Collected data
:::

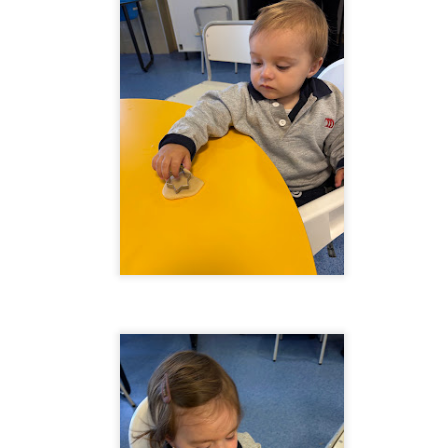
o escolar. Somos un súper equipo !!
para relajarnos después de tanto juego, creamos un mar azul
rquesa, sintiendo ya la calma de las vacaciones.
a sido un partidazo de curso! Gracias a todos por conectar.
1ºEI.A SUMMER CAMP
UL
2
3, 2, 1…Arranca el Summer Camp en Aixa-Llaüt!!! Verano, playa,
sol, arena, mar, juegos de agua y muuuucha diversión.
3ºEI.A Empieza la cuenta atrás
UN
6
Empieza la cuenta atrás para terminar el cole y estamos muy
contentos de poder disfrutar de estas últimas semanas todos
ntos.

:::

PROBLEM: Copy out each line carrying the string "cuenta" from the data.

SOLUTION:
3ºEI.A Empieza la cuenta atrás
Empieza la cuenta atrás para terminar el cole y estamos muy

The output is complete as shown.